Records to process:
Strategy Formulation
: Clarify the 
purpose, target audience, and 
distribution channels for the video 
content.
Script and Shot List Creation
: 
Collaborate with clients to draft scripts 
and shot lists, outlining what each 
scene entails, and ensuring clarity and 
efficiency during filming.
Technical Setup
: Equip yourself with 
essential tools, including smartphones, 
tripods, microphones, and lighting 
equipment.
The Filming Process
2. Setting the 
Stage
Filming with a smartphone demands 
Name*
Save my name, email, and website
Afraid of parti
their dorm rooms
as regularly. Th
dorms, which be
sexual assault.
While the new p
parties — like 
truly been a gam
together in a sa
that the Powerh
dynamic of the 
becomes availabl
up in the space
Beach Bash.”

--

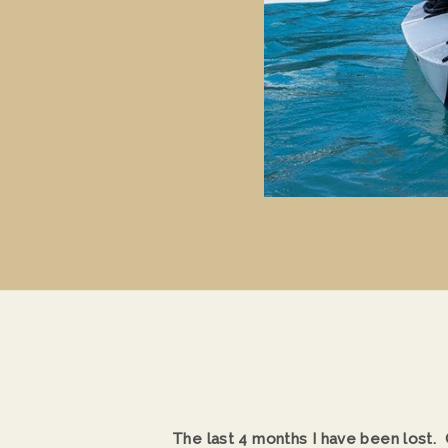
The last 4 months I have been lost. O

Your goal:
Out of the listing above, reproduce exactly the lines from the one with "Strategy Formulation" up to and including the one with "Save my name, email, and website".

Response to the exercise:
Strategy Formulation
: Clarify the 
purpose, target audience, and 
distribution channels for the video 
content.
Script and Shot List Creation
: 
Collaborate with clients to draft scripts 
and shot lists, outlining what each 
scene entails, and ensuring clarity and 
efficiency during filming.
Technical Setup
: Equip yourself with 
essential tools, including smartphones, 
tripods, microphones, and lighting 
equipment.
The Filming Process
2. Setting the 
Stage
Filming with a smartphone demands 
Name*
Save my name, email, and website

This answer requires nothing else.